### Instructions for the task
For this exercise, output the line containing "recopilar y acceder" and all lines after it to the end of the records, exactly, with no other content.

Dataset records
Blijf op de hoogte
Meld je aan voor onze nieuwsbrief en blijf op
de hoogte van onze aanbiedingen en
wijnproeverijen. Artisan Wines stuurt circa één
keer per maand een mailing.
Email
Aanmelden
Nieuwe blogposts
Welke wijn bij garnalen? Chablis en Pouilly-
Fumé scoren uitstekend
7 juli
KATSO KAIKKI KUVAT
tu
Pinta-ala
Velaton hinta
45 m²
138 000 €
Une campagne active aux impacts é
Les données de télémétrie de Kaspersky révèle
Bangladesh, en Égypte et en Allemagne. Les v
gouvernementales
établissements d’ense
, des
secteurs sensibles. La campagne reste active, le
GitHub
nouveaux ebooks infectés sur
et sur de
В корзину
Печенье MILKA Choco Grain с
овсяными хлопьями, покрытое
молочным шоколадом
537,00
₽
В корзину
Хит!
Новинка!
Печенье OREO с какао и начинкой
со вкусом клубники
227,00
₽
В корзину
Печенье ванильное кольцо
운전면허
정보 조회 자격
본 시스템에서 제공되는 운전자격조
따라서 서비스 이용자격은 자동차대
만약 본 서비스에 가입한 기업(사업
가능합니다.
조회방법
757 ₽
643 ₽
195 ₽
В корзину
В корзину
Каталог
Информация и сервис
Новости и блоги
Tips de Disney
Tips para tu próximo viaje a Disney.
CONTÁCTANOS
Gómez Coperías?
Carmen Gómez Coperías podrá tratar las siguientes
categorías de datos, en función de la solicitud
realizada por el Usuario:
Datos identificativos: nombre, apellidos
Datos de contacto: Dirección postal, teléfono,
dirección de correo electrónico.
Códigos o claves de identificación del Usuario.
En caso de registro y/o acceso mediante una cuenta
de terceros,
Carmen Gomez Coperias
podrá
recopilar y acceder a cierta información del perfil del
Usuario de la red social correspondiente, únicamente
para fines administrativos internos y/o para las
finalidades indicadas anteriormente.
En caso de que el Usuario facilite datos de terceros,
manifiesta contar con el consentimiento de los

### Result of the task
recopilar y acceder a cierta información del perfil del
Usuario de la red social correspondiente, únicamente
para fines administrativos internos y/o para las
finalidades indicadas anteriormente.
En caso de que el Usuario facilite datos de terceros,
manifiesta contar con el consentimiento de los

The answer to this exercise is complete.